Create career paths through education



By Patti Constantakis, PhD

Northampton, MA – News Direct – Walmart

Education means something different for everyone. Being part of a family of educators, I understood early on that education can open doors to opportunities. But growing up in a mixed race family on the US-Mexico border, I also saw first-hand the many barriers to opportunity within the education system, especially for blacks and African Americans. And for the adults who worked around me, those barriers were even greater. As a society, we haven’t paid enough attention to these barriers and the factors that hold people back. Finding ways to improve the system is a big part of what inspired my lifelong career in adult education and workforce development. And that’s also why I jumped at the opportunity to lead the philanthropic work of the Center for Racial Equity focused on education.

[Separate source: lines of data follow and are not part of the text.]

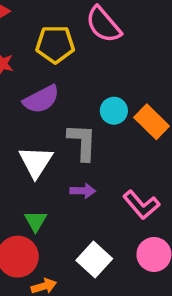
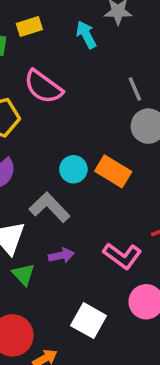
gray L-shape: (82, 142) -> (50, 207), turned -33
green triangle: (36, 221) -> (23, 274), moved

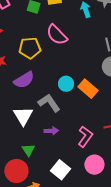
pink L-shape: (122, 256) -> (85, 137), turned -100
green triangle: (23, 274) -> (28, 150), moved

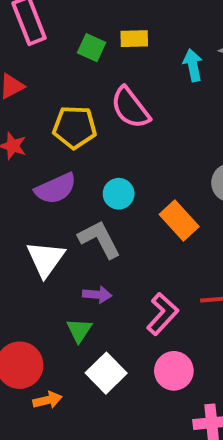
cyan circle: (66, 84) -> (119, 194), moved
green triangle: (28, 150) -> (79, 330), moved

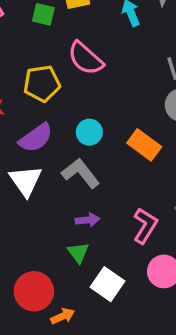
white triangle: (46, 259) -> (26, 181), moved

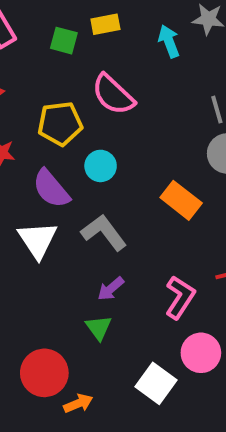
cyan circle: (89, 132) -> (101, 166), moved
purple semicircle: (36, 138) -> (51, 189), turned 84
purple arrow: (88, 220) -> (111, 289), turned 145
white square: (107, 284) -> (156, 383), moved

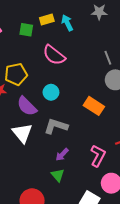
cyan arrow: (169, 41) -> (67, 23), moved
yellow pentagon: (60, 124) -> (16, 74), moved
gray L-shape: (104, 232) -> (56, 126), turned -30

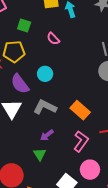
green square: (26, 30) -> (24, 25), moved
pink semicircle: (54, 55) -> (53, 39), size x0.6
orange rectangle: (94, 106) -> (80, 110), moved

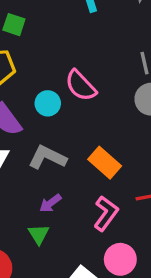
pink semicircle: (53, 39) -> (81, 86), moved, size x1.5

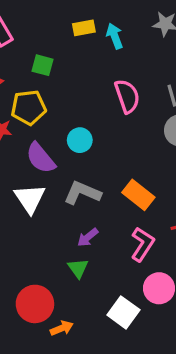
pink semicircle: (81, 86) -> (127, 96), moved, turned -152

Walmart’s support for education has a long history, but our current focus started in 2015. The company has invested in the education and training of our associates through Live Better U and Walmart Academies, for example. Our focus on improving associate skills is rooted in our commitment to shared value – our view that we create value for our business by serving our stakeholders, including our associates and our partners. communities. After all, building a stronger workforce is good for business and good for society. We complemented these efforts with philanthropy that supports equity through on-the-job learning and a skills-based education system for adult workers.

When Walmart and the Walmart Foundation established the Center for Racial Equity in June 2020, we took a more critical look at the realities of education and workforce systems for blacks and afro. -Americans. Working with the Walmart Education Shared Value Network (a team of business leaders and associates working to find ways to use Walmart’s business capabilities to advance equity in education) , we highlighted three opportunities for philanthropy: and African Americans in the education and training system; second, building capacity within Our Nation’s Historically Black Colleges and Universities (HBCUs) to support students; and third, strengthening the links between college and in-demand careers.

Today we are therefore announcing $ 3 million in grants in these three areas:

A Walmart grant will support the Joint Center for Political and Economic Studies, a think tank dedicated to research and advocacy to equip blacks and African Americans with the skills to thrive in the changing economy, to conduct research on the obstacles and gaps that exist within education and training for economic progress. This research will provide information on why educational pathways, such as university and industry certifications, have not served as an effective access ramp to employment for blacks and African Americans, especially in high-demand jobs like technology and health care.

As we strive to better understand the needs of black and African American students, a second investment will help build the capacity of our nation’s universities in 1890 – the HBCUs created by the Morrill Land Grant Act of 1890 with a focus on l agriculture and technology. A Walmart grant will support the 1890 Universities Foundation, which will build the capacity of staff to prepare students for careers in fields such as agriculture, health and technology through four centers of excellence at the 19 institutions. The 1890 Foundation will also develop a broadband strategy to meet the needs of universities.

Finally, through a third Walmart grant, we aim to strengthen the bridges of black and African American students between academic careers and sought-after careers in fields such as technology. Walmart’s investment in CodePath, which aims to increase technological diversity by transforming college education into computer science, partners with the 1890 Universities Foundation to serve more HBCUs with first expansion of computer science and technology courses from CodePath at five of the 19 universities. With this support, CodePath will also expand its mentoring, technical interviews and pre-internship services for students.

It’s time for us to think differently about how we support black people and African Americans as they pursue post-secondary education opportunities and start their careers. Going forward, we want to focus our philanthropy more on changing the system so that more blacks and African Americans graduate or graduate, enter the workforce, and create a stronger and more diverse talent pool. for everyone. Education can mean something different for everyone, but our central aspiration is that it means equitable opportunity and advancement for all.